Tuesday, January 19, 2010

Crazy Days Part 1: The Morning Mad Dash

I’m attempting to get back on the blogging track. When I started this blog, I really felt inspired to share my stories. And then the lazy days of summer turned into the busy days of fall i.e. the school year. My days go something like this:


The Morning Mad Dash

6:10 AM …beep, beep, beep, beep. The dreaded alarm. Once upon a time, I popped out of bed at that sound and happily began my day. That was when my worst fear was missing the bus. Nowadays, I am the bus, and I’m happy if I get my son to school before the janitor locks the doors. For the record, we’ve only been officially tardy twice in the past year and a half.

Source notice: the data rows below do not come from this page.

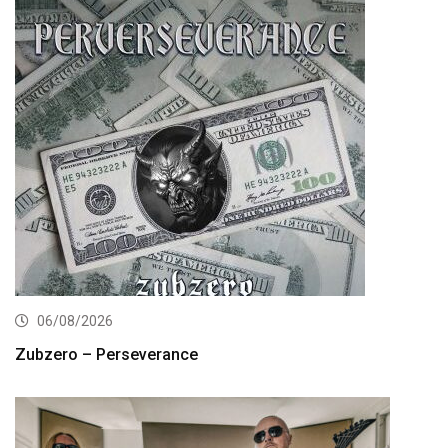
06/08/2026
Zubzero – Perseverance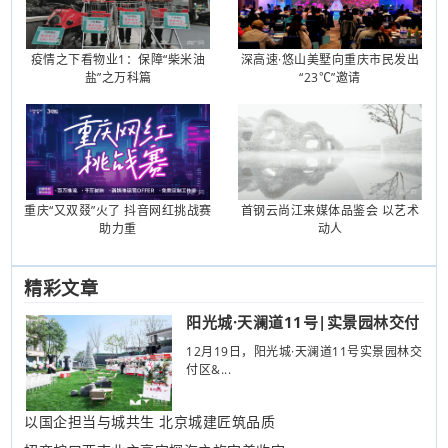
疫情之下看物业1：保障“柴米油
深高速·悠山美墅向重庆市民发出
盐”之万科篇
“23℃”邀请
重庆“又双叕”火了 抖音网红挑战赛
首钢云尚江来媒体品鉴会 以艺术
助力重
动人
精彩文章
阳光城·天澜道11号|实景园林交付
12月19日，阳光城·天澜道11号实景园林交
付区&...
以国企担当与城共生 北京城建匠筑品质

That requires signing in at the office and does NOT make my anxiety-prone son a happy camper. On those days, I felt like the worst mom ever. If only I could harness that guilt and train it to slap me in the face every time I reached for the snooze button, maybe I’d snooze less often.

The goal is to be up and moving by 6:30 AM, so that we can get Alex’s treatments going. Fortunately Alex IS a morning person and is usually trying to get me out of bed between 6:10 and 6:30 AM. When I finally make my way downstairs, I hook Alex up to his VEST. The VEST is a form chest physical therapy or CPT, which Alex is required to do twice a day for 30 minutes and more often if he’s having any respiratory symptoms. Next, I get his breathing treatments ready. He starts with Albuterol, which is a bronchodilator. Alex uses a nebulizer and breathes in the mist, which lasts about 10 minutes. Next up is Pulmozyme, a drug created specifically for CF which acts like scissors, cutting up the DNA of the thick mucus & secretions the white blood cells leave in CF lungs. Pulmozyme lasts about 5-7 minutes. The last nebulizer is TOBI, an inhaled form of Tobramycin, which was also specifically created for CF. TOBI is used to kill Pseudomonas aeruginosa, which is a bacteria that can get in CF lungs and do some major damage if left untreated. Alex cultured Pseudomonas in December of 2007 and has been doing the TOBI rotation ever since. (TOBI is done 28 days on, 28 days off until at least 2 cultures have come back as “normal flora.”) Alex has gone off TOBI twice, but Pseudomonas has always shown up in his cultures within a couple of months. TOBI is the longest nebulizer, lasting about 20 minutes.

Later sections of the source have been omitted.